Top of PROVIDED DATA

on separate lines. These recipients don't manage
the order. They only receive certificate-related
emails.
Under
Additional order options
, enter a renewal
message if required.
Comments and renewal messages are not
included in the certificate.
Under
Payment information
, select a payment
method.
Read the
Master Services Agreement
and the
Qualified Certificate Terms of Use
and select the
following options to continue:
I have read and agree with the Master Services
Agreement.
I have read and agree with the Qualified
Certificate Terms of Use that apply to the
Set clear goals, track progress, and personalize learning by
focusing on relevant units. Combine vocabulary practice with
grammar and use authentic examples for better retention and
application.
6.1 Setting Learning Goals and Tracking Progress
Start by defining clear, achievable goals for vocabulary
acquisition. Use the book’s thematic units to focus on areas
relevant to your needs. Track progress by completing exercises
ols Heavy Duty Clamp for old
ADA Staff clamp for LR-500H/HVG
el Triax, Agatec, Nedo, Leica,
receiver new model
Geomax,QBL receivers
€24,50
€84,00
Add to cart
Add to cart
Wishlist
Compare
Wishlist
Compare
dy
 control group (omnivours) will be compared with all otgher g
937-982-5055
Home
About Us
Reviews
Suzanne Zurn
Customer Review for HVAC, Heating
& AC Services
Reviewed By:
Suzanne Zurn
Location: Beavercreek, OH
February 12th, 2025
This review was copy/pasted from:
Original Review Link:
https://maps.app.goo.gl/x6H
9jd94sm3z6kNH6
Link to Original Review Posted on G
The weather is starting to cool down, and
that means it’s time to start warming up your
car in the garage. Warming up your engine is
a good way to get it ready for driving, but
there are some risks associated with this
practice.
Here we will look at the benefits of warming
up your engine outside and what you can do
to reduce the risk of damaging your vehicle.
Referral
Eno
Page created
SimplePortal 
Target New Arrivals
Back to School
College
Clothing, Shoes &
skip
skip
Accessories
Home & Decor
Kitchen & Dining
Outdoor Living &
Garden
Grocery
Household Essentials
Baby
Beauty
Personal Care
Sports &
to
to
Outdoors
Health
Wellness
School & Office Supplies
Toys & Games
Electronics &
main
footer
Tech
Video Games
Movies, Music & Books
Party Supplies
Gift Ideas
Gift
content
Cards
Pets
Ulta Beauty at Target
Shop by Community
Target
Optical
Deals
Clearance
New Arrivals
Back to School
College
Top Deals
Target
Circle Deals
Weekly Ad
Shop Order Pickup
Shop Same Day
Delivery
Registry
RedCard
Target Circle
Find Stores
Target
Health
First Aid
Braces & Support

Bottom of PROVIDED DATA

● **EXERCISE**: Search the material above for the string "will", and copy every line in which it turns up.

● **FINAL ANSWER**:
 control group (omnivours) will be compared with all otgher g
Here we will look at the benefits of warming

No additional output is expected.